A piece of paper’s structural integrity, and thus its ability to be recycled, depend heavily on the length of its fibers. As paper is shredded, pulped, and processed during recycling, its fibers get shorter and less flexible — so when new paper is made from recycled paper fibers, some amount of virgin wood pulp is often added in order to help reinforce the material’s strength.
As paper fibers are recycled more times, they become less useful for certain purposes. The high-quality office paper you might use in your printer requires the strength and flexibility of longer fibers, meaning it usually has to be made from paper fibers that have only undergone the recycling process a few times.

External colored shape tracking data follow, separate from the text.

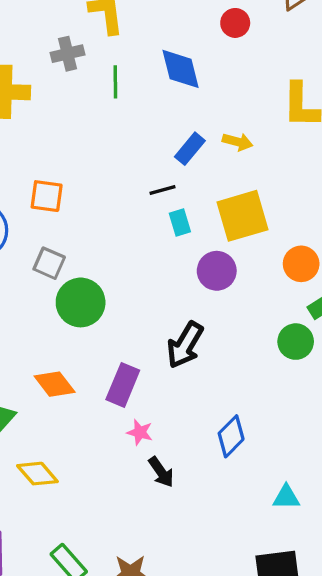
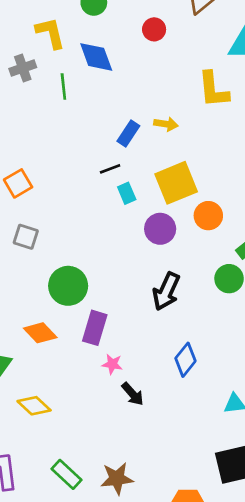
blue diamond: (181, 69) -> (96, 57), moved
orange square: (47, 196) -> (18, 183), turned -32
orange circle: (301, 264) -> (208, 216), moved
green circle: (81, 302) -> (68, 286), moved
black arrow: (185, 345) -> (166, 291), moved

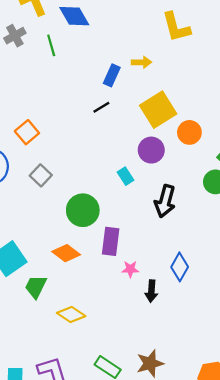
cyan rectangle: (127, 193) -> (125, 176), moved
gray square: (26, 237) -> (41, 175), turned 35
blue diamond: (185, 360) -> (180, 267), moved
black arrow: (133, 394) -> (151, 291), turned 55

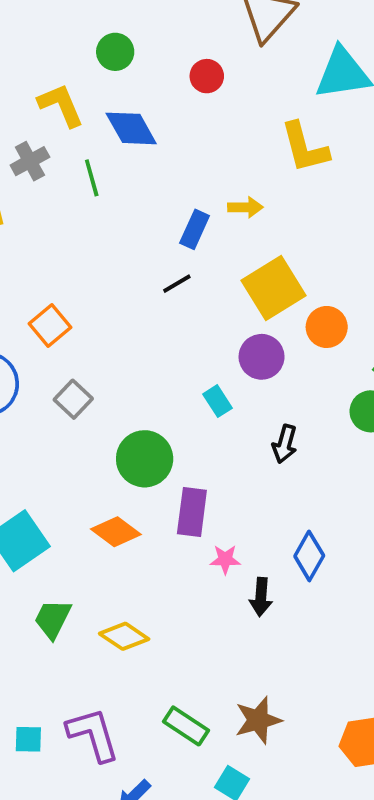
black arrow: (165, 201) -> (285, 444), size x0.7
green trapezoid: (36, 287) -> (53, 619), moved

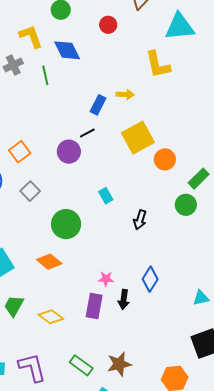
purple circle: (262, 357) -> (69, 152), moved
purple rectangle: (192, 512) -> (94, 306), moved

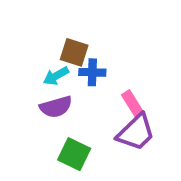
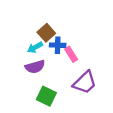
brown square: (74, 52) -> (46, 33), turned 30
pink rectangle: (132, 103) -> (71, 54), moved

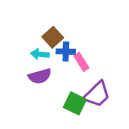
cyan arrow: (35, 47) -> (40, 54), turned 35
green square: (46, 96) -> (75, 103), moved

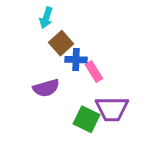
cyan arrow: (40, 54) -> (46, 18), moved, turned -78
purple trapezoid: (97, 94) -> (112, 109), turned 44

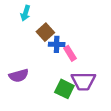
cyan arrow: (46, 18) -> (25, 13), moved
purple semicircle: (46, 88) -> (19, 76), moved

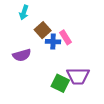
pink rectangle: (70, 53) -> (66, 37), moved
purple semicircle: (19, 76) -> (22, 55), moved

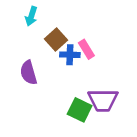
purple semicircle: (22, 55) -> (29, 73), turned 90

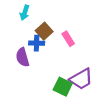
blue cross: (70, 55) -> (37, 43), moved
purple trapezoid: (103, 100) -> (81, 79), turned -30

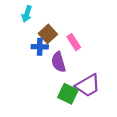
purple semicircle: (22, 57) -> (58, 62), moved

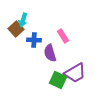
cyan arrow: (27, 14) -> (23, 20), moved
brown square: (48, 34) -> (16, 29), moved

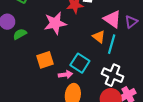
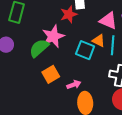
green semicircle: (20, 34) -> (39, 48), moved, size x1.5
cyan square: (80, 63) -> (85, 50), moved

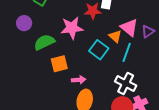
orange triangle: (99, 41) -> (115, 36), moved
green semicircle: (39, 48) -> (44, 42), moved

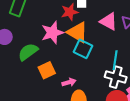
orange triangle: (115, 36) -> (77, 32), moved, size x1.6
cyan line: (127, 52) -> (115, 60), moved

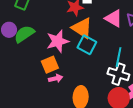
pink star: (52, 33) -> (58, 41), moved
green semicircle: (28, 52) -> (24, 34), moved
pink arrow: (69, 82) -> (56, 78), moved

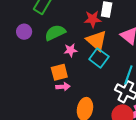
green semicircle: (24, 34) -> (55, 33), moved
pink star: (58, 41) -> (71, 50), size x0.6

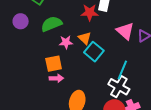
orange triangle: (97, 41) -> (85, 38), moved, size x0.6

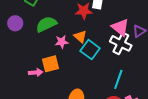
cyan line: (122, 70) -> (118, 79), moved
pink arrow: (56, 78) -> (36, 72), moved
white cross: (119, 87) -> (121, 43), moved

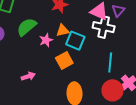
orange triangle: (80, 37) -> (63, 30), turned -40
orange square: (51, 64) -> (64, 61), moved

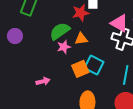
green semicircle: (27, 27) -> (60, 31), moved
cyan square: (75, 41) -> (94, 65), moved

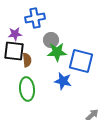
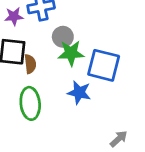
purple star: (15, 34) -> (14, 16), moved

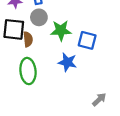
gray circle: (63, 37) -> (39, 17), moved
blue square: (104, 65) -> (87, 40), size x0.7

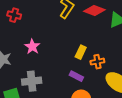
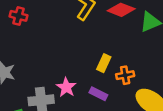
pink star: (32, 47) -> (66, 87), moved

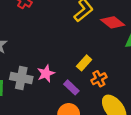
orange cross: (125, 75) -> (99, 79), turned -35

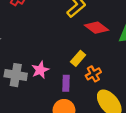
red diamond: (113, 22) -> (96, 28), moved
purple rectangle: (71, 87) -> (66, 83), turned 49

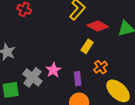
yellow rectangle: (78, 58) -> (87, 46), moved
gray cross: (16, 75) -> (32, 77), turned 36

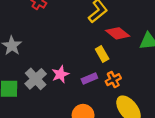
yellow rectangle: (87, 46) -> (102, 54), turned -72
purple rectangle: (78, 79) -> (89, 78), moved, turned 64

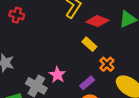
purple rectangle: (89, 78) -> (87, 83), moved

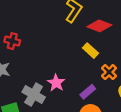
red cross: (17, 15) -> (12, 41), moved

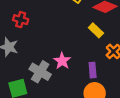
purple rectangle: (88, 92) -> (93, 70), turned -56

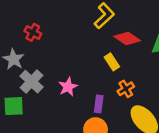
gray cross: (40, 72) -> (31, 82), moved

Items like newsprint, tissue paper, wrapping paper, and pressed cardboard can more easily be produced from lower-quality fibers that have been through several recycled lives already.

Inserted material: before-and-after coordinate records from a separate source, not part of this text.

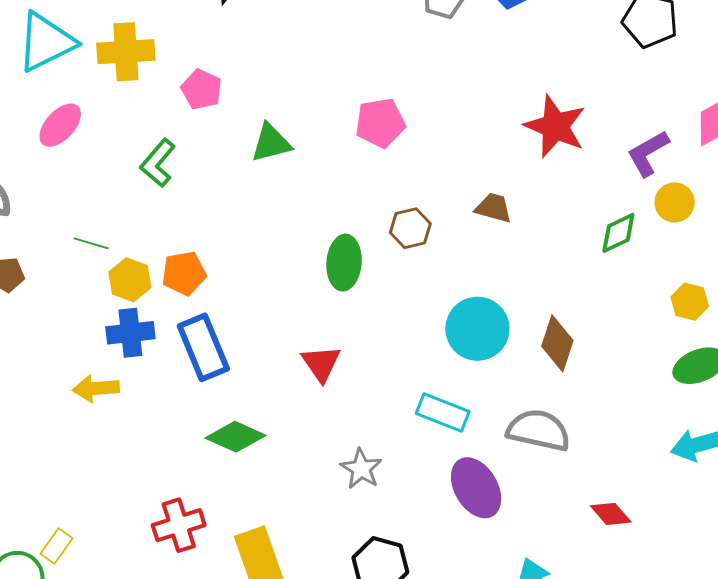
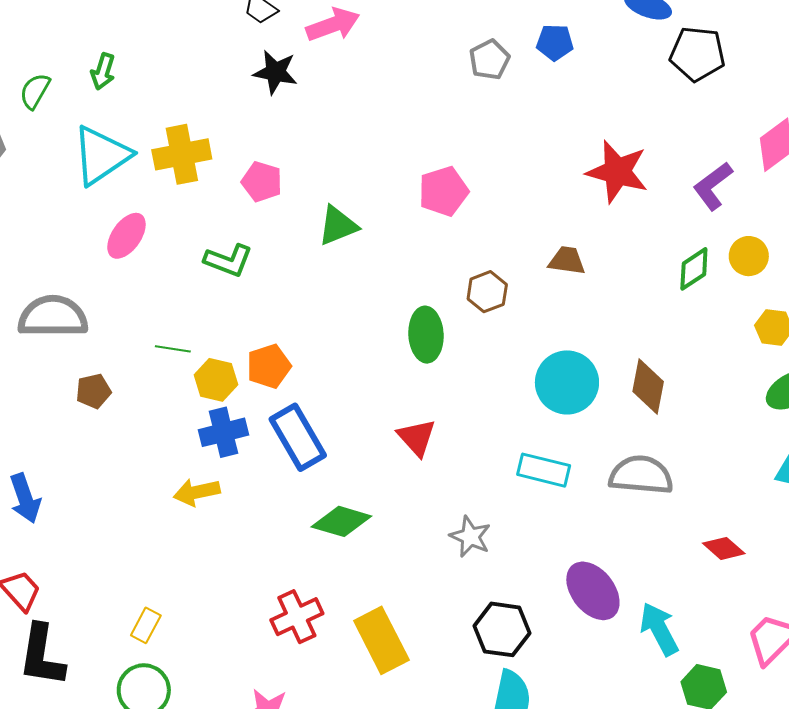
green L-shape: (158, 163) -> (228, 260), turned -102
yellow circle: (675, 202) -> (749, 256), moved
purple ellipse: (476, 488) -> (593, 591), moved
yellow rectangle: (57, 546) -> (146, 625), moved

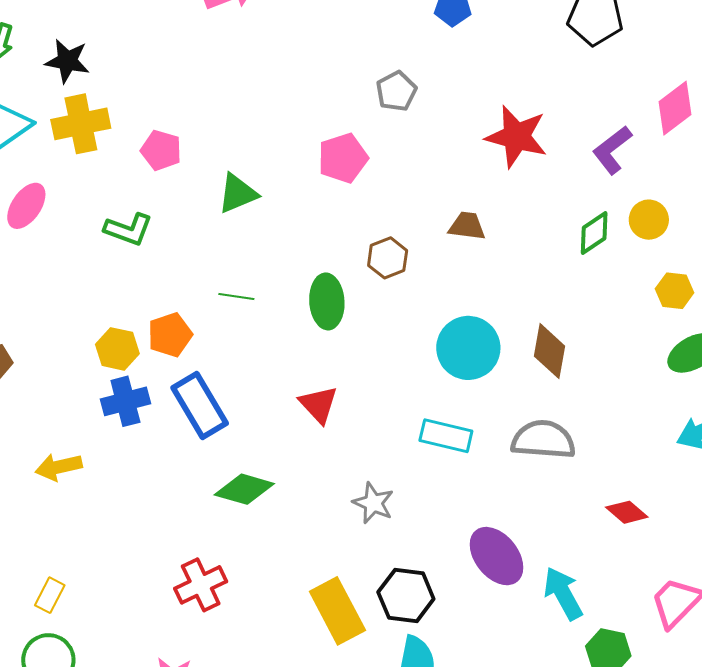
gray pentagon: (489, 60) -> (396, 91), moved
black star: (275, 72) -> (67, 61), moved
green line: (173, 349) -> (236, 297), moved
yellow arrow: (197, 492) -> (59, 467), moved
yellow rectangle: (381, 640) -> (337, 611), moved

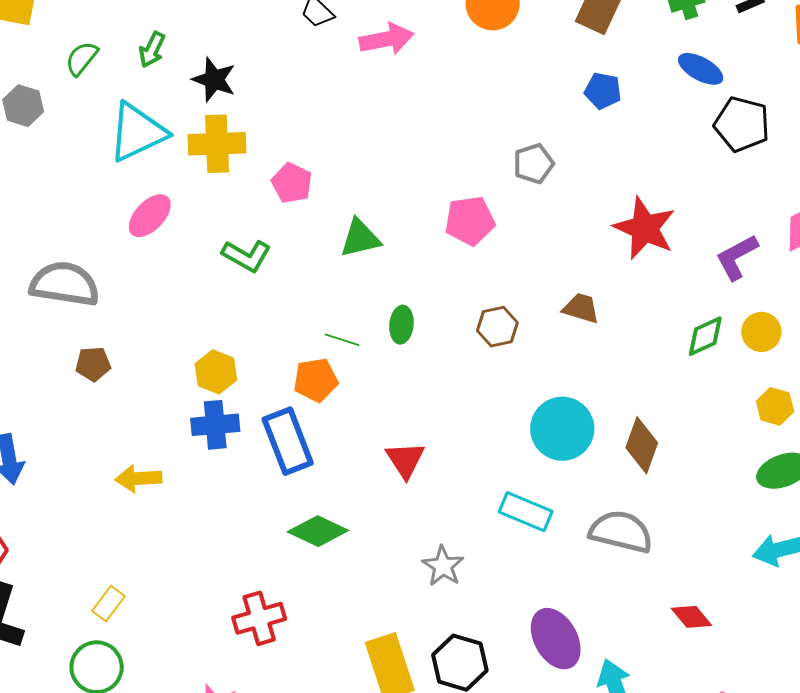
green ellipse: (327, 301) -> (401, 325), moved, size x0.7
orange pentagon: (170, 335) -> (316, 380), moved

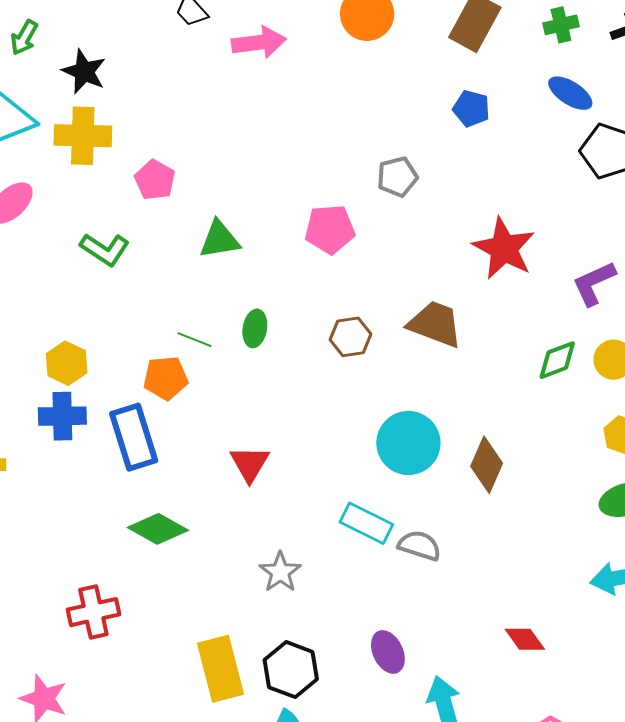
brown trapezoid: (581, 308) -> (435, 324), size x1.5
gray semicircle: (621, 532) -> (419, 546), moved, size x0.7
purple ellipse: (556, 639) -> (388, 652), size x0.7

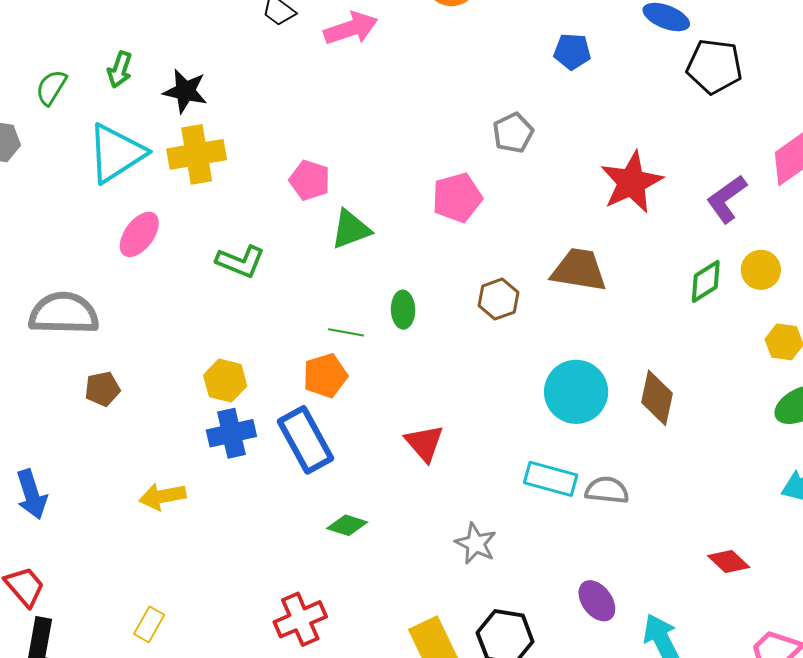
pink pentagon: (155, 180) -> (310, 180), moved
red star: (504, 248) -> (632, 182), turned 30
green diamond: (158, 529) -> (347, 525), size x0.7

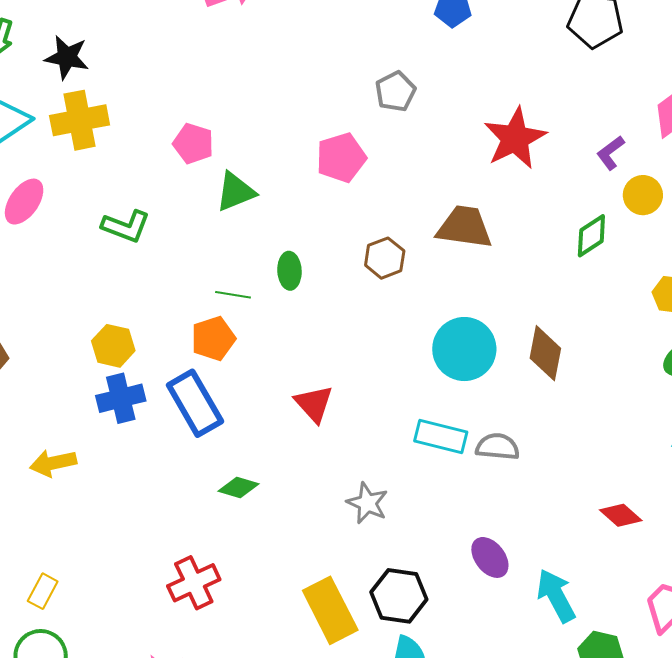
purple L-shape: (727, 199) -> (610, 153), size x0.7
yellow circle: (761, 270) -> (643, 195), moved

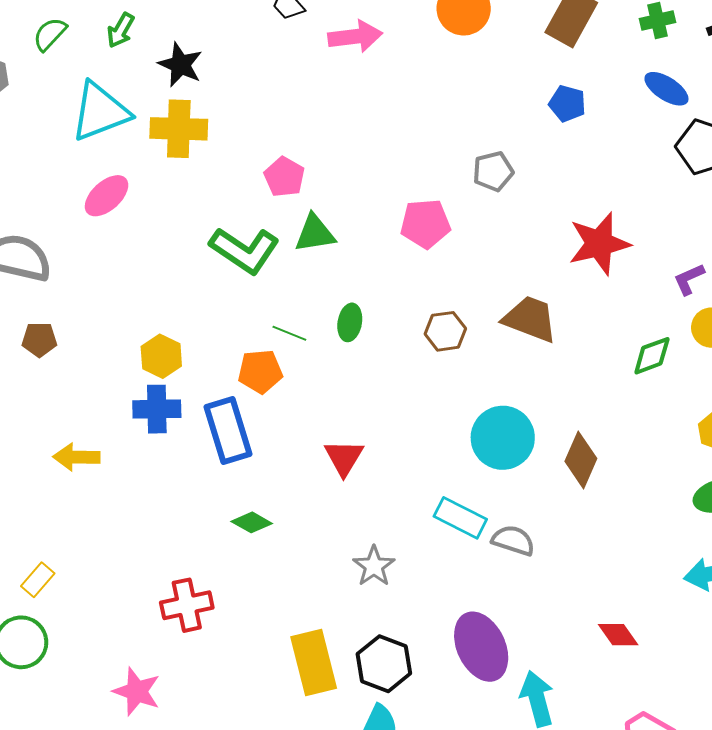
green L-shape: (126, 226) -> (245, 250), moved, size x1.4
purple ellipse: (490, 557) -> (481, 647), size x1.6

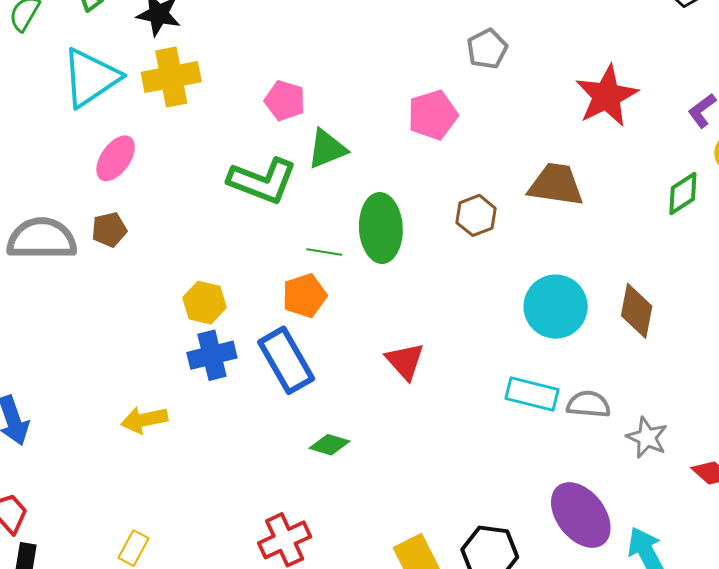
green ellipse: (350, 322) -> (381, 228), size x1.8
brown pentagon: (39, 340) -> (109, 230), moved
gray star: (374, 566) -> (647, 438), moved

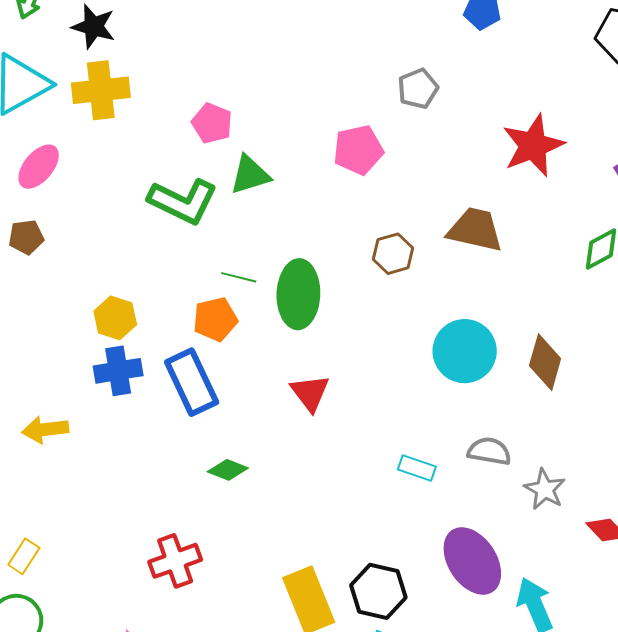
green ellipse: (381, 228) -> (298, 294), moved
cyan rectangle: (532, 394) -> (417, 468), moved, size x0.7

Any paper your hauler accepts still has long enough fibers to be a valuable recyclable.
Unaccepted papers could be denied for a number of reasons, including (but not limited to) low-quality fibers. If unaccepted papers are compostable, that is a much more valuable way to dispose of them than throwing them in the trash — but if the paper is recyclable, recycle it!
Here are some more tips to help you make the best decision
High-quality office paper is under-recycled compared to the overall paper-recycling rate. Only about half of the office paper we use makes it to the recycling plant, even though in the US, 66.8 percent of all paper was recovered for recycling in 2015. If you’ve got office paper, recycle it! (Unless it’s shredded, which not only damages the fibers but also makes it hard to manage in machinery. Check your local facility’s requirements to see if they accept it.)

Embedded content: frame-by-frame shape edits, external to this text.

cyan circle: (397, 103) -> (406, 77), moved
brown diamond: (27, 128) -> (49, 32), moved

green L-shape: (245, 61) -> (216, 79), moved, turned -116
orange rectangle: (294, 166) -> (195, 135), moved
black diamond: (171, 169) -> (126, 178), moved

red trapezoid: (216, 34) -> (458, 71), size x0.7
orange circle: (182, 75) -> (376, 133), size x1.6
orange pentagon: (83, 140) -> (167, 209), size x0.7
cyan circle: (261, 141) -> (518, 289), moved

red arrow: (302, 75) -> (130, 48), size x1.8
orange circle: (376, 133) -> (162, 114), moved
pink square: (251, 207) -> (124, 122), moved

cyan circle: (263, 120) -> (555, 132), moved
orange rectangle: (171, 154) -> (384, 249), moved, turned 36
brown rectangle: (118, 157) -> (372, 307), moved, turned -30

On the other hand, napkins, paper towels, tissues, and tissue paper are made from much lower quality material and are rarely recyclable. This goes double (for these and other contaminated paper products) if they’re already contaminated with food, liquid, or glitter and the like. So the recycling bin is a no-go for all of these, but the compost pile is a better choice than the trash can for napkins and paper towels as long as they are not contaminated with cleaning chemicals or the like. Though tissues are compostable, the germs on used tissues make many people hesitant to add them to a home compost pile. Reuse tissue paper as much as possible before composting uncontaminated sheets.
When in doubt, ask your local handler or check your city’s website for municipal guidelines. If it falls in a recyclable category, it’s generally better to take the chance that it may be usable, rather than withholding material that will have to be generated elsewhere.
As always, buy paper with post-consumer recycled content when you can. While paper can’t be recycled forever, the longer we can maintain a material’s usefulness by recycling it, the less energy is consumed and the fewer raw materials need to be consumed. That’s a win for sustainability!